▶ _Exercise goal_
For each line below that holds the word "furniture", make a copy.
** Material shown follows **
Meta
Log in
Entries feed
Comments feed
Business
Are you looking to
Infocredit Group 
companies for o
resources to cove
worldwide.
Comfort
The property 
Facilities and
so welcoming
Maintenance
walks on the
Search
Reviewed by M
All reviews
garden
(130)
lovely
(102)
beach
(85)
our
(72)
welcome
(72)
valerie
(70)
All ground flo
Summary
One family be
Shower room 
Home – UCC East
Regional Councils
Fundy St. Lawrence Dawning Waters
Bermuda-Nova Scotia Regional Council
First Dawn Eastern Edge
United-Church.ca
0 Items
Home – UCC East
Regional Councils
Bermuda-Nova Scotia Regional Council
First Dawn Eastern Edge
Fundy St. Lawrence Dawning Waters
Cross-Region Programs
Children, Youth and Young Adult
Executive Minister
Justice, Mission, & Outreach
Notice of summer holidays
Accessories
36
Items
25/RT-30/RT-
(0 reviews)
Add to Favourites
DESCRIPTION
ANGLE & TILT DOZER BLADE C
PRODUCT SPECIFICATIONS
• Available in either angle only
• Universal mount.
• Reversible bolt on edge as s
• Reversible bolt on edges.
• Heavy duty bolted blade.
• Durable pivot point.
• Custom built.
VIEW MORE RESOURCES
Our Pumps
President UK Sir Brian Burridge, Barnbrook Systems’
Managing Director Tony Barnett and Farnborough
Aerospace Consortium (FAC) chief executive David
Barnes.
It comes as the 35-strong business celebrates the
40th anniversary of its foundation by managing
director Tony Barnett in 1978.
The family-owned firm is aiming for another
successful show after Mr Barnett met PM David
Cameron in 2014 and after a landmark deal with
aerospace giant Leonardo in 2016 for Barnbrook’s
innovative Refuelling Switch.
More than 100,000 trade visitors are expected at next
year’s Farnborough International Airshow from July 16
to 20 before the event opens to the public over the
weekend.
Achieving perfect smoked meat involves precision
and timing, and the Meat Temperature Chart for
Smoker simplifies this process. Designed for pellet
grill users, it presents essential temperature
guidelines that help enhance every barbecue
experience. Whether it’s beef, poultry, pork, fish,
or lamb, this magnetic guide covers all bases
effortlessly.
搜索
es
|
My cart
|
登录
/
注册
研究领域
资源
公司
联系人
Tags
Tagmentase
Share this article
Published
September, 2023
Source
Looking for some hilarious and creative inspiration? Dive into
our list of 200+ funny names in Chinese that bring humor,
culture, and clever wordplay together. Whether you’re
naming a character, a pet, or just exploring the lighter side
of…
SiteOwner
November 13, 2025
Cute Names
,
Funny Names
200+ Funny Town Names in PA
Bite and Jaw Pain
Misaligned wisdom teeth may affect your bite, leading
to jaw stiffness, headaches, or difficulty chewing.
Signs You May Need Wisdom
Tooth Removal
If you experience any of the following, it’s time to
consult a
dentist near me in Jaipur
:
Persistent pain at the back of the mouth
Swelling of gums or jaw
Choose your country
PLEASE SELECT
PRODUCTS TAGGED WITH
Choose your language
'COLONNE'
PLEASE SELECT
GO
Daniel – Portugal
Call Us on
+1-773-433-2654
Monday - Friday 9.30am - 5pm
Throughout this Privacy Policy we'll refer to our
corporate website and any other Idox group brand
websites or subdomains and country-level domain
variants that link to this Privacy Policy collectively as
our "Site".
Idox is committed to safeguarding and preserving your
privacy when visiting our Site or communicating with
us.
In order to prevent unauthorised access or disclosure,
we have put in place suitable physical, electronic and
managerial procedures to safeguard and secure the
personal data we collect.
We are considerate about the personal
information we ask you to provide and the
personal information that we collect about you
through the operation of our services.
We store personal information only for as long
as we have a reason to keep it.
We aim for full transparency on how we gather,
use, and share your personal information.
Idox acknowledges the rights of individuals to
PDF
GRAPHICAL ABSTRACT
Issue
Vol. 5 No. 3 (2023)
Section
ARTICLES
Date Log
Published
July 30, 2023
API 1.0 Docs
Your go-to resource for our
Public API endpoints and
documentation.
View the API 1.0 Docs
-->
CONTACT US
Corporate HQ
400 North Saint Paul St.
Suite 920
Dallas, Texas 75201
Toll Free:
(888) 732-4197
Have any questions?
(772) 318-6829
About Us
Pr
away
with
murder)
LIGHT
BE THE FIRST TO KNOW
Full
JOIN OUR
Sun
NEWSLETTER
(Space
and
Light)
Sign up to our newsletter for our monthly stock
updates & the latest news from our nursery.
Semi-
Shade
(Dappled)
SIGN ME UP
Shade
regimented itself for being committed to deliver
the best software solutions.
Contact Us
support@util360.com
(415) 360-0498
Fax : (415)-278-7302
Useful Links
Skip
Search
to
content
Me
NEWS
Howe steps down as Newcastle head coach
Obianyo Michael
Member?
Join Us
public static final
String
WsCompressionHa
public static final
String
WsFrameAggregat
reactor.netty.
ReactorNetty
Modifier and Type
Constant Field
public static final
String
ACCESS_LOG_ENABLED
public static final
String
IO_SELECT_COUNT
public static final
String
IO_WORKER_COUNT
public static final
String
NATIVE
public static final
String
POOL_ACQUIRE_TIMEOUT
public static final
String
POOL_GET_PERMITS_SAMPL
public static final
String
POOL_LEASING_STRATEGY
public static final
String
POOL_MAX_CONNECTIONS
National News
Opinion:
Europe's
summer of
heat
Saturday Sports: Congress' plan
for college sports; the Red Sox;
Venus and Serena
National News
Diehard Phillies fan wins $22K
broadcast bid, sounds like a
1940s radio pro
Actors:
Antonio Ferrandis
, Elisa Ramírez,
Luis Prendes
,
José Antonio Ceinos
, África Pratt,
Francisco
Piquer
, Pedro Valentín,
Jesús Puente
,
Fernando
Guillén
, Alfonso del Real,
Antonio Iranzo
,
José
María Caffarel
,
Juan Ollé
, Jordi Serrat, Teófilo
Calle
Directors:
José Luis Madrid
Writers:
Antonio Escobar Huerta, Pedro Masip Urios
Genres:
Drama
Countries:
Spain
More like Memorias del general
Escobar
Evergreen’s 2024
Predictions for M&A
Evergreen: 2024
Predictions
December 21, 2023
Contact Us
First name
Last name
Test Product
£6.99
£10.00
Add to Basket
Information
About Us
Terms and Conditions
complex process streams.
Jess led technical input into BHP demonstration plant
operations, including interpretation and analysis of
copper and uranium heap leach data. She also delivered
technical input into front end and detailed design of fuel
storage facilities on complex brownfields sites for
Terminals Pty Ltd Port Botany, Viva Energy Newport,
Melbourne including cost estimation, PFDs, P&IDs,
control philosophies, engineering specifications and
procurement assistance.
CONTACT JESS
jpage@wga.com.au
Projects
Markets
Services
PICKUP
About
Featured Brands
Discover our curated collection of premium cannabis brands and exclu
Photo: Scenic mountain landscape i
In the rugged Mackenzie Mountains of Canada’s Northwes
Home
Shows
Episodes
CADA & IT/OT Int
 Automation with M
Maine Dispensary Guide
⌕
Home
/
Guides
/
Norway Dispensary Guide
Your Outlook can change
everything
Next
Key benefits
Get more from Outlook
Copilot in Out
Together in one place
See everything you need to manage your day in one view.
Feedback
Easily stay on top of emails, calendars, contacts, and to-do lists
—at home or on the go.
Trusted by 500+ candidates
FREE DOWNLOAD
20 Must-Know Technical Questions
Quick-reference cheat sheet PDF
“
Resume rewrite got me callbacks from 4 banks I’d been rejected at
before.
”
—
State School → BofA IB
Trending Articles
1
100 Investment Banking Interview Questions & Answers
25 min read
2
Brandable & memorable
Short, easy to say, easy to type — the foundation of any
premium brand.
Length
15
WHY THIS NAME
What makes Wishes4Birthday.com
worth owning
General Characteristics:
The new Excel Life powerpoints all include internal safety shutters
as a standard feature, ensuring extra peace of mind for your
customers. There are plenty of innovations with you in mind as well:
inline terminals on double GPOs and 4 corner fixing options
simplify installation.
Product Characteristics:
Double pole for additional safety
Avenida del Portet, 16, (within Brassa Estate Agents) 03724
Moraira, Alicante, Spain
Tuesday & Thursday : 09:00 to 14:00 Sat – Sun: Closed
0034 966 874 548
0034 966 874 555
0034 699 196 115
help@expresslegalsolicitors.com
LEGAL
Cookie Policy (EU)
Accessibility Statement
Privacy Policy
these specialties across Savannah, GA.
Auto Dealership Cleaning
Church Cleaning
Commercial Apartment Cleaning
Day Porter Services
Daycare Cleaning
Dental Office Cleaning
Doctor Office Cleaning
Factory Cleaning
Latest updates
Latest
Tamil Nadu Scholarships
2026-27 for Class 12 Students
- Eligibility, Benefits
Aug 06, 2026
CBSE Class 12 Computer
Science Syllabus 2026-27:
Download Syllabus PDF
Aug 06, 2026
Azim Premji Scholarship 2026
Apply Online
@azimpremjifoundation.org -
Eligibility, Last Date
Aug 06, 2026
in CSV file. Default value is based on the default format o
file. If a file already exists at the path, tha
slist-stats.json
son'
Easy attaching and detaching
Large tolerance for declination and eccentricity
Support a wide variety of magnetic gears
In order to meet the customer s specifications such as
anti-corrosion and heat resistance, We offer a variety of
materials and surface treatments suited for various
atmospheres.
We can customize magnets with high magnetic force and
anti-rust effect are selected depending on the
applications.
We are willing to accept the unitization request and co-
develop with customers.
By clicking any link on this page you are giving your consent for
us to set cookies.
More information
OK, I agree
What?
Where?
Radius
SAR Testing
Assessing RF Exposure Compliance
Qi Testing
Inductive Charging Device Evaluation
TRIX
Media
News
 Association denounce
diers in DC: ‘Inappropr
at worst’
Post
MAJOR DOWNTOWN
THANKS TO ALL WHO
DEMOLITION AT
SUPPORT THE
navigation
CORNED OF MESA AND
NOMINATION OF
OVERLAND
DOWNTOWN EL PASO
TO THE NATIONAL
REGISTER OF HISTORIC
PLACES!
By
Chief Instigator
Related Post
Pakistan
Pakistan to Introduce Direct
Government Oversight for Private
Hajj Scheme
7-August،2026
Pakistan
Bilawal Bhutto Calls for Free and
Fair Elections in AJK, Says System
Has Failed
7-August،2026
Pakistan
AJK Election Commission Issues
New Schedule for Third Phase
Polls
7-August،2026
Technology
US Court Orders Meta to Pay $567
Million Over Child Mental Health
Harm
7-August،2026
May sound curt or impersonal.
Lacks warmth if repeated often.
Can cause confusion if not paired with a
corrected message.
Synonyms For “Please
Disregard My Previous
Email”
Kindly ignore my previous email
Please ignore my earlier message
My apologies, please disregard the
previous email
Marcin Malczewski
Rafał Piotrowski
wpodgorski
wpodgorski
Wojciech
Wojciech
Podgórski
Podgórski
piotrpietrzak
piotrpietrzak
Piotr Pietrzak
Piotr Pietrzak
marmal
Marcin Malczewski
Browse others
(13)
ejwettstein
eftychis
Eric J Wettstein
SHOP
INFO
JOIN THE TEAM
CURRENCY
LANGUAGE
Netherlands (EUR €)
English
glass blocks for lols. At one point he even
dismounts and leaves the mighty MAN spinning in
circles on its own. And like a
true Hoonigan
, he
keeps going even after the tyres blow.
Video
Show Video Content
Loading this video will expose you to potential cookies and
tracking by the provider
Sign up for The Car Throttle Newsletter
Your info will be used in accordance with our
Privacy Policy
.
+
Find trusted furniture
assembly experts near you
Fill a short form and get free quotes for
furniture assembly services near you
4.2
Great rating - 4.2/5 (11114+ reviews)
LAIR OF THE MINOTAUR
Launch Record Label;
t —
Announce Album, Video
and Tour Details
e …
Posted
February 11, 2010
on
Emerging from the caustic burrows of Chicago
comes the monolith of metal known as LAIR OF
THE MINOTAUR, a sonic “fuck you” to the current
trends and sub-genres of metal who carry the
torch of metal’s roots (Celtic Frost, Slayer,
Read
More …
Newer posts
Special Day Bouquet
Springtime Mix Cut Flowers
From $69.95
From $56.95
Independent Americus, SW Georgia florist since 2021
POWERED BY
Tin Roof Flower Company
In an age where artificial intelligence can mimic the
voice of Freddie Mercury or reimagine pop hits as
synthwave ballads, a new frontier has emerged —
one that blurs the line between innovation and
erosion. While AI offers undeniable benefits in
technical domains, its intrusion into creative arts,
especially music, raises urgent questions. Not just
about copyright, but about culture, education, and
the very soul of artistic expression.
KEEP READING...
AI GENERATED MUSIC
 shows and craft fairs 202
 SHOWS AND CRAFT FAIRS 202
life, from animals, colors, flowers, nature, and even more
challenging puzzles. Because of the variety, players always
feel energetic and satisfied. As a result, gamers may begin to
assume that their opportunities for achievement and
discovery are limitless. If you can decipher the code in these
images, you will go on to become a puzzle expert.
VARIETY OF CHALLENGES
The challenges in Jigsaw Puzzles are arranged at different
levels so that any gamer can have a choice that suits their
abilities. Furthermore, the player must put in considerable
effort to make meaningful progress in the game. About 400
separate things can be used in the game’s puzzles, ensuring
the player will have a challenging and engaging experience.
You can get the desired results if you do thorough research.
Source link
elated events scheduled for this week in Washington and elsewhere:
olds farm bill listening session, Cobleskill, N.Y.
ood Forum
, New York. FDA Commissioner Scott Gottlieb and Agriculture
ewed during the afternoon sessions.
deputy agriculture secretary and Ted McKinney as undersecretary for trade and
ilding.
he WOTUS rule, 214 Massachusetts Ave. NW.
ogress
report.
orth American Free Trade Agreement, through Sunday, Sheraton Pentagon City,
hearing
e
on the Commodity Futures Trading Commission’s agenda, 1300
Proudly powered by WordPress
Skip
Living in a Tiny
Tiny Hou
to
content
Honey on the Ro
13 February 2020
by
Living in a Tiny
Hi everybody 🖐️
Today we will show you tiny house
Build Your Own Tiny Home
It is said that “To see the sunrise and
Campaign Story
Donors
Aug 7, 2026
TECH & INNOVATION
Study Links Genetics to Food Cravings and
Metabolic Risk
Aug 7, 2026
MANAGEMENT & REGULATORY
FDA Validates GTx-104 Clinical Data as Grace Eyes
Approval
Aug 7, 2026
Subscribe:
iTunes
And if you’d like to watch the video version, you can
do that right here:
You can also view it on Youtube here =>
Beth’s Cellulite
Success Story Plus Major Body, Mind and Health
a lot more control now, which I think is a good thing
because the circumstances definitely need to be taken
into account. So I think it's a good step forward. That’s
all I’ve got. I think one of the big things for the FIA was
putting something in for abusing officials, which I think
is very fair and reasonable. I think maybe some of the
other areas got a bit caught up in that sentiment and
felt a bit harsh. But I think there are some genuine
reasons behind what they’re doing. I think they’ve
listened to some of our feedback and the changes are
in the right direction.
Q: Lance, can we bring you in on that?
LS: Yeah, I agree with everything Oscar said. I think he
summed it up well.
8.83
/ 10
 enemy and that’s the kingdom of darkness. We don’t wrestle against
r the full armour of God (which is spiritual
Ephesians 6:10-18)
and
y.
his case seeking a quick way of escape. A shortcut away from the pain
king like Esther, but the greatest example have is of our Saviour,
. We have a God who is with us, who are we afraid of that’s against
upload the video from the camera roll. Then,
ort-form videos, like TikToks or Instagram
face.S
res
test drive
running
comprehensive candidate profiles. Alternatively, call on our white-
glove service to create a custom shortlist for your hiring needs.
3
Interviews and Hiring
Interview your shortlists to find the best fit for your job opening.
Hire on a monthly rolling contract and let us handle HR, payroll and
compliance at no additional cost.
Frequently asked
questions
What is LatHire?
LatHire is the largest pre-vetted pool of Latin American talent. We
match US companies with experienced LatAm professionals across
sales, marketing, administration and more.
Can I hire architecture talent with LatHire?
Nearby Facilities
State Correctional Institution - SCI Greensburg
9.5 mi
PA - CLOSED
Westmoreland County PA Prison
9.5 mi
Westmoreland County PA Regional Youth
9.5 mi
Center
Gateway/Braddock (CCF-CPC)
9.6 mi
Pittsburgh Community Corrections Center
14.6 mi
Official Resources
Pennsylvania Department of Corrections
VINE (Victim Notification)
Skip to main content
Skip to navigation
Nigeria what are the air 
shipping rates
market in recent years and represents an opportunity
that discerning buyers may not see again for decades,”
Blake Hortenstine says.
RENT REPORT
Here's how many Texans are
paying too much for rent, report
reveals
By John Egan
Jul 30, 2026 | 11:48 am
** End of Material shown **
▶ _Problem solution_
Find trusted furniture
furniture assembly services near you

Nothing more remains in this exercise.